Religion, an Alternative to Psychiatry?
The Notre-Dame Cathedral of Luxembourg was first founded as a church by the Jesuits in the 17th century. In 1840, the Catholic Church of Luxembourg was erected as an apostolic vicariate by the Pope. In 1870, Luxembourg became a bishopric and the church was officially designated to become a cathedral.
The first person who exercised the function of apostolic vicar was Jean-Théodore Laurent, who served as an exorcist priest.
On the 1st of May 1842, a 15-year-old German girl from Lorraine was exorcised in the Notre-Dame Church. The girl spoke several languages and insulted her relatives and the Catholic religion. She twitched, shivered and crumbled to the ground several times. The exorcist session was presided by Jean-Théodore Laurent. The clergy and the faithful prayed together and celebrated masses to chase the demons from the soul of the young girl.
This story is told in the Erzählung einer vom Bischof bewirkten Teufels-Austreibung published in 1843 and reflects the mentalities of the Church at this time.

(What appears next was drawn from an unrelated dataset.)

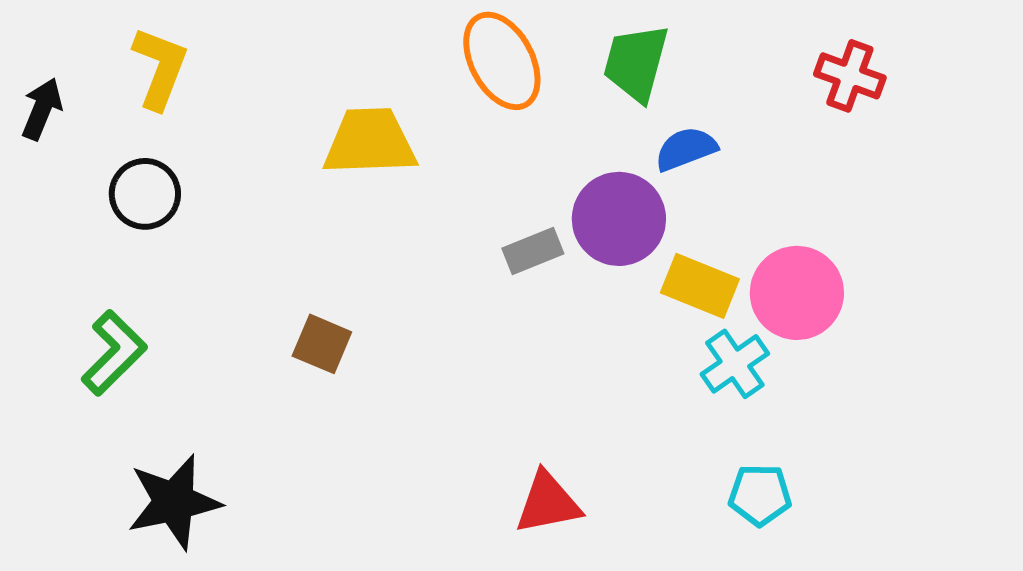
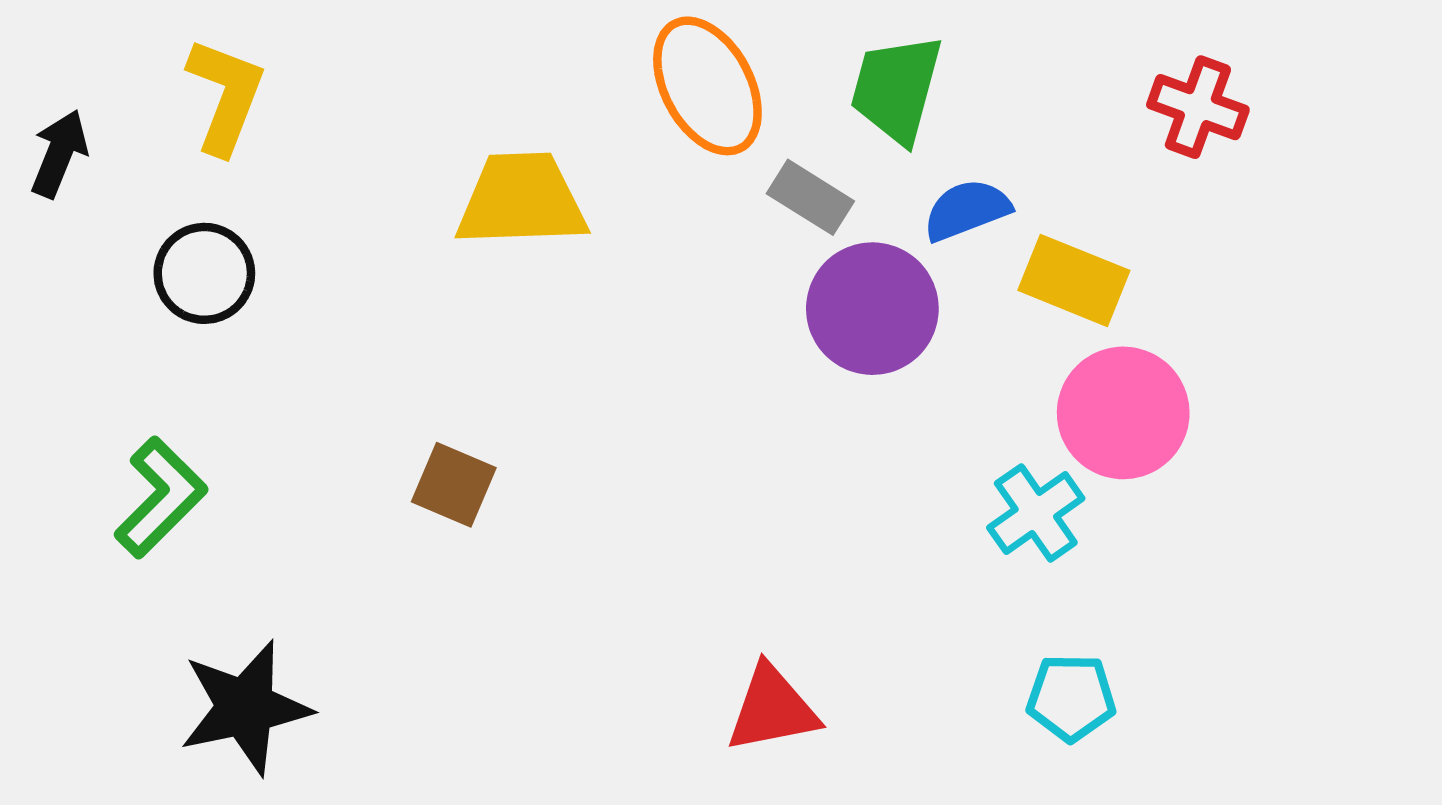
gray rectangle: (533, 251) -> (810, 197), moved, turned 54
yellow rectangle: (700, 286) -> (1074, 280), moved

Was this girl really possessed by demons or did she have a mental illness which was unknown at this time? Was it perhaps rather an epileptic crisis? It is difficult to answer to this question, because it is not explicitly explained in Laurent’s memoirs and this work is our only source for the event. Nevertheless, this case fits into the context of conflicts between medicine, which aimed to treat mental illness with science, and the Church, which did not want to lose its legitimacy in society and continued to rely on superstitions and popular beliefs to treat mental illness. Consequently, we can see that the Church still had an important influence in society during the 19th century, and that a lot of Luxembourgish people were attached to the Catholic religion and beliefs of this time.